You almost need a program to follow the advances and changes in the BMW lineup. With the i-series electric cars, hybrids, GTs, Alpinas, 2 and 4 series coupes; it’s hard to keep track of what’s what. Plus the total number of BMW models available keeps growing; we counted 31 in a recent inventory at the BMW website.
A good example of our confusion is the M235i we drove recently. It’s not one of the legendary “M” performance cars, but it does have an “M” name and it certainly seems to be a performance car.
A successor to the popular 1 Series coupe, the 2 Series Coupe is a reconfiguration of the BMW nomenclature – like the 3 Series Coupe and Convertible are now called 4 Series.
However, we understand that the upcoming1 Series Sedan is rumored to be a front-wheel drive, whereas the M235i is a rear drive. It’s puzzling, but we’re sure when the dust settles it will make sense – maybe.

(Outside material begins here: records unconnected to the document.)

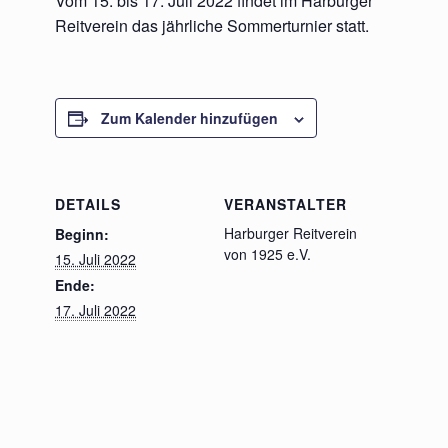
Vom 15. bis 17. Juli 2022 findet im Harburger
Reitverein das jährliche Sommerturnier statt.
Zum Kalender hinzufügen
DETAILS
VERANSTALTER
Harburger Reitverein
Beginn:
von 1925 e.V.
15. Juli 2022
Ende:
17. Juli 2022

What’s not confusing is the way the M235i drives. As our tastes have changed through the years we find we like different features on cars. Barbara is more than ever into luxury, comfort and vehicle design with a strong interest in the technological safety features like blind spot, rear cameras, active cruise and other things that make driving easier and safer. Bill likes those things too, but still enjoys the driving experience and refined performance, but not necessarily the superfast kinds we’ve seen the last few years.
As a result of our more diverse automotive interests, we were somewhat conflicted by the M235i. It doesn’t go down the luxury and comfort road much at all; however, she did enjoy driving it because of its civilized manners and spirited acceleration.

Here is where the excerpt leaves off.